На следующий день Бирюков пришел на работу раньше обычного, рассчитывая, пока никто не мешает, на свежую голову обмозговать происшествие. Отомкнув ключом дверь, прошелся по узкому своему кабинетику, сел за стол. Казалось, отпуска вовсе и не было. Как всегда поутру, пол кабинета чисто вымыт, на столе — ни пылинки и даже на перекидном календаре сегодняшнее число — 16 июля, понедельник. «Преступление совершено в ночь с субботы на воскресенье», — машинально подумал Антон и стал размышлять.

Создавалось впечатление, что в магазин, словно соревнуясь, проникли два преступника. При этом — каждый своим путем: один влез через выставленное окно, другой — через взломанную заднюю дверь. Или это — своего рода маскировка, чтобы запутать следствие? И еще труп Гоганкина…

«Позвоню-ка Медникову, как у него дела», — решил Бирюков и придвинул к себе телефонный аппарат. Услышав в трубке знакомый голос судмедэксперта, сказал:

— Здравствуй, Боря. Чем порадуешь?

— Земные радости ничтожны, — в обычной своей манере изрек Медников. — Строчу вот следователю заключение.

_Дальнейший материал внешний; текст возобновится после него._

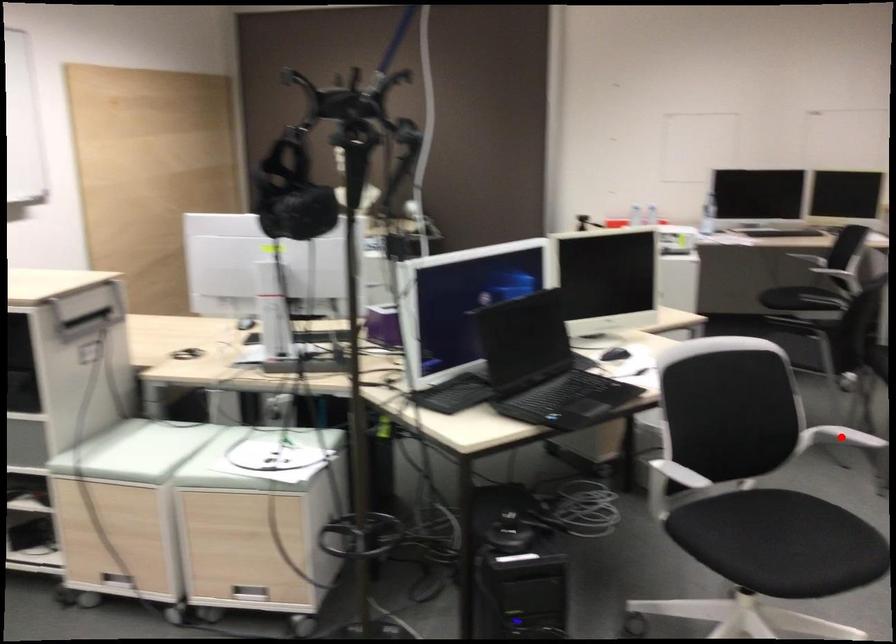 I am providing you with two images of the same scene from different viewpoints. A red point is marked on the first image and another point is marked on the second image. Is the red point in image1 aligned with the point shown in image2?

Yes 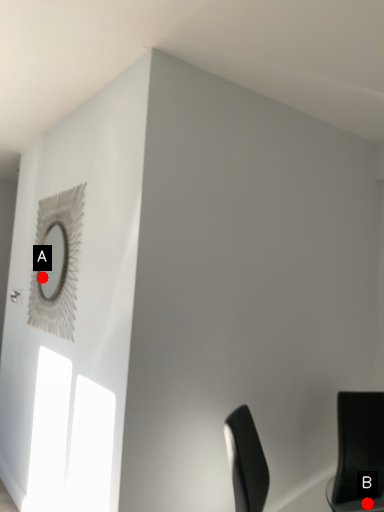 Question: Two points are circled on the image, labeled by A and B beside each circle. Which point is further to the camera?

Choices:
 (A) A is further
 (B) B is further

Answer: (A)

— Ну, что там? Скажи коротенько.

— Коротенько говоря, смерть гражданина Гоганкина наступила в результате острой сердечной недостаточности. Еще короче — умер от разрыва сердца.

— С чего бы вдруг этот разрыв произошел?

— Причин медицина знает много. Слабенькое сердчишко может отказать от большой физической перегрузки, от чрезмерной радости, испуга… от алкогольного отравления. Энциклопедические сведения, думаю, тебе не нужны, поэтому в своем заключении указываю две предполагаемых причины смерти. Первая — от испуга, вторая — от алкогольного отравления. Труп буквально пробальзамирован тройным одеколоном, а внутренние органы настолько разрушены, что более наглядного примера для иллюстрации пагубного влияния алкоголя трудно подыскать.

— Тебе не показалось, что лицо мертвеца было какое-то необычное?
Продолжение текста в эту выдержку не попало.